[Records from a collection]

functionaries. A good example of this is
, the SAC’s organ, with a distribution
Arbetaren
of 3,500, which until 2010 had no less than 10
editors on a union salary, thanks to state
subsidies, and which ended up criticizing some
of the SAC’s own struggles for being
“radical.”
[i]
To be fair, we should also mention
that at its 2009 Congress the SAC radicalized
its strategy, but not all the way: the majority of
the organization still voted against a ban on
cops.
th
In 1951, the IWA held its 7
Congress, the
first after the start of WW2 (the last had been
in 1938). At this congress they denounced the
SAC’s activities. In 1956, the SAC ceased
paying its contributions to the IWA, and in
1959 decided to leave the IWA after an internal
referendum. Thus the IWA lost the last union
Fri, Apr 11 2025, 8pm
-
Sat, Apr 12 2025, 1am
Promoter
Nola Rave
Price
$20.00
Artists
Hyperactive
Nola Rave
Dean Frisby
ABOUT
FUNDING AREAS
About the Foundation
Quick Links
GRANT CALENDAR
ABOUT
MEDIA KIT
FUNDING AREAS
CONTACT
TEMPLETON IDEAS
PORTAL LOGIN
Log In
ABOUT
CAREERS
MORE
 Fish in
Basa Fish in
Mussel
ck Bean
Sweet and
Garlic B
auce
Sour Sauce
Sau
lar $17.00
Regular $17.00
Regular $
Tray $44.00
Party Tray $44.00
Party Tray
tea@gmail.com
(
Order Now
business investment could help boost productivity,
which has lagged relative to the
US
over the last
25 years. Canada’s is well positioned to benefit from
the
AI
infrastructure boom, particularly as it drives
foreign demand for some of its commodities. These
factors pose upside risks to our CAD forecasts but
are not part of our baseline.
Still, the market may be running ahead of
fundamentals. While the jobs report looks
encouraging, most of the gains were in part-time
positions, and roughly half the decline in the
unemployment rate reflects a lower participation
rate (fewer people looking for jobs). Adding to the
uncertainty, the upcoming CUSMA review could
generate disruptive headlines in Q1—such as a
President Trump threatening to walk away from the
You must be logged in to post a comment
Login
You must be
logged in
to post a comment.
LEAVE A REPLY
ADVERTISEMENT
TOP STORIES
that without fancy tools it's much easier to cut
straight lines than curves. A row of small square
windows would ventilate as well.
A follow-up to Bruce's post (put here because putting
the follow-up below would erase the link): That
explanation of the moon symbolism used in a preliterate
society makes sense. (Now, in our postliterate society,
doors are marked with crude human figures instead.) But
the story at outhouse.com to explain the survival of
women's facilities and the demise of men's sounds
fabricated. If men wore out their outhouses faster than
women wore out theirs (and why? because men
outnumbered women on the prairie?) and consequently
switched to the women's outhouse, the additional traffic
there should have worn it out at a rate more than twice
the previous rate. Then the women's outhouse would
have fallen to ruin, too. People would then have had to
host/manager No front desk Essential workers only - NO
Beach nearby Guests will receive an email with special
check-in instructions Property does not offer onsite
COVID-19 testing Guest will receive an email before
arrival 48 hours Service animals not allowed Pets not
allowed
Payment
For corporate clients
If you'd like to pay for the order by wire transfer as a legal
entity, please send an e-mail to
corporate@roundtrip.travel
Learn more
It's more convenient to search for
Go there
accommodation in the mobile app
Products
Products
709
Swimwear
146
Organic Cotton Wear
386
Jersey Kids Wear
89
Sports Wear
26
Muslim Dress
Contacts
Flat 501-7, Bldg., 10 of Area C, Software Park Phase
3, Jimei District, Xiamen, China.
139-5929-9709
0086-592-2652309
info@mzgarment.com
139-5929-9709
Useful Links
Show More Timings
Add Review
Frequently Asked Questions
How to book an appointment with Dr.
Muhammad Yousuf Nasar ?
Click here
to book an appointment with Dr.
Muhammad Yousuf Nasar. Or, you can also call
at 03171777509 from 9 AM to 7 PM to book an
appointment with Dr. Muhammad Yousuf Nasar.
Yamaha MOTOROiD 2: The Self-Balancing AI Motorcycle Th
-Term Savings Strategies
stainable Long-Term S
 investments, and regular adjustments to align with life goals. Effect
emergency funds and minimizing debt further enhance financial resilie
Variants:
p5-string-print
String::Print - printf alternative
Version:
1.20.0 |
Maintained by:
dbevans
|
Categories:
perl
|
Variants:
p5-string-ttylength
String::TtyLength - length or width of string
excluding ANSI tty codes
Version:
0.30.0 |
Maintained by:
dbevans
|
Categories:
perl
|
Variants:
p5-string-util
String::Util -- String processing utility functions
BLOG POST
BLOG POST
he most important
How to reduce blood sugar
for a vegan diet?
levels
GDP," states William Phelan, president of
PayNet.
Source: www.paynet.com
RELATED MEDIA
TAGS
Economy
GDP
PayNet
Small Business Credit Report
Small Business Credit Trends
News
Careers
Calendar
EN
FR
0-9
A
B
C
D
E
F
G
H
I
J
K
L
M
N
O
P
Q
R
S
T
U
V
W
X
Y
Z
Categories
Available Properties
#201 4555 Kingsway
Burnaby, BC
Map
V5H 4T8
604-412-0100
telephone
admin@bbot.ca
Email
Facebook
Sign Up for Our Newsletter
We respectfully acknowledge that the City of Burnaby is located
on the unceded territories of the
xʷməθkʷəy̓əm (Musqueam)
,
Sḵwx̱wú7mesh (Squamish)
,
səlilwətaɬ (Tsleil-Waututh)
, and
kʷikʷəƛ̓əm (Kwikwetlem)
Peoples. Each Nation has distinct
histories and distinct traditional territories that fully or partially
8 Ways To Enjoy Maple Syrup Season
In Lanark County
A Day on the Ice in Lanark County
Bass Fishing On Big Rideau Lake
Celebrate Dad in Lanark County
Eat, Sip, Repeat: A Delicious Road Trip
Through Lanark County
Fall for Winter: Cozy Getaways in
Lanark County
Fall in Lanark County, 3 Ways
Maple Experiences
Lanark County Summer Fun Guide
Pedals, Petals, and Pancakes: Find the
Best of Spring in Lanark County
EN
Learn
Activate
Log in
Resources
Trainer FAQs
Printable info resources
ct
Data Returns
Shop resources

## Problem to work on:
Using the data above, reproduce exactly the lines between those holding "Organic Cotton Wear" and "stainable Long-Term S", inclusive, and no others.

## Task response:
Organic Cotton Wear
386
Jersey Kids Wear
89
Sports Wear
26
Muslim Dress
Contacts
Flat 501-7, Bldg., 10 of Area C, Software Park Phase
3, Jimei District, Xiamen, China.
139-5929-9709
0086-592-2652309
info@mzgarment.com
139-5929-9709
Useful Links
Show More Timings
Add Review
Frequently Asked Questions
How to book an appointment with Dr.
Muhammad Yousuf Nasar ?
Click here
to book an appointment with Dr.
Muhammad Yousuf Nasar. Or, you can also call
at 03171777509 from 9 AM to 7 PM to book an
appointment with Dr. Muhammad Yousuf Nasar.
Yamaha MOTOROiD 2: The Self-Balancing AI Motorcycle Th
-Term Savings Strategies
stainable Long-Term S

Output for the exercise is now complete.